(Extracted data entries)

= Beginning of Section =

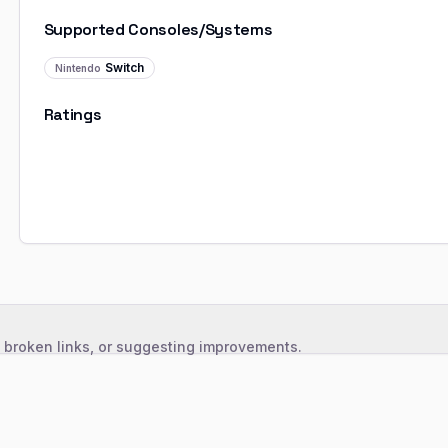
Supported Consoles/Systems
Switch
Nintendo
Ratings
, broken links, or suggesting improvements.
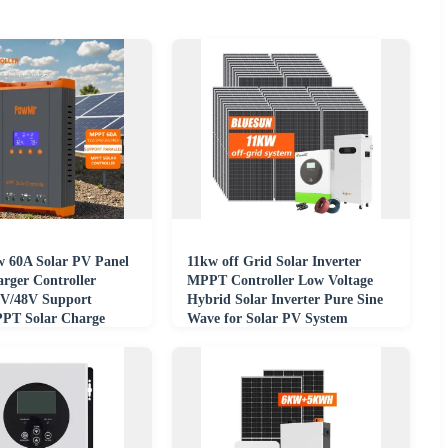
 60A Solar PV Panel
11kw off Grid Solar Inverter
arger Controller
MPPT Controller Low Voltage
6V/48V Support
Hybrid Solar Inverter Pure Sine
PPT Solar Charge
Wave for Solar PV System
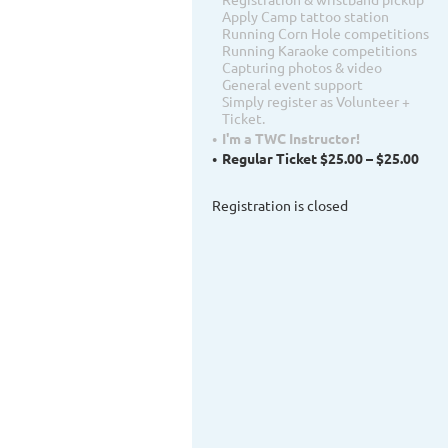
Apply Camp tattoo station
Running Corn Hole competitions
Running Karaoke competitions
Capturing photos & video
General event support
Simply register as Volunteer +
Ticket.
I'm a TWC Instructor!
Regular Ticket $25.00 – $25.00
Registration is closed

= End of Section =

● Task to carry out:
The expected answer is each line of the records above that includes the string "Solar".

● Task solution:
 60A Solar PV Panel
11kw off Grid Solar Inverter
Hybrid Solar Inverter Pure Sine
PPT Solar Charge
Wave for Solar PV System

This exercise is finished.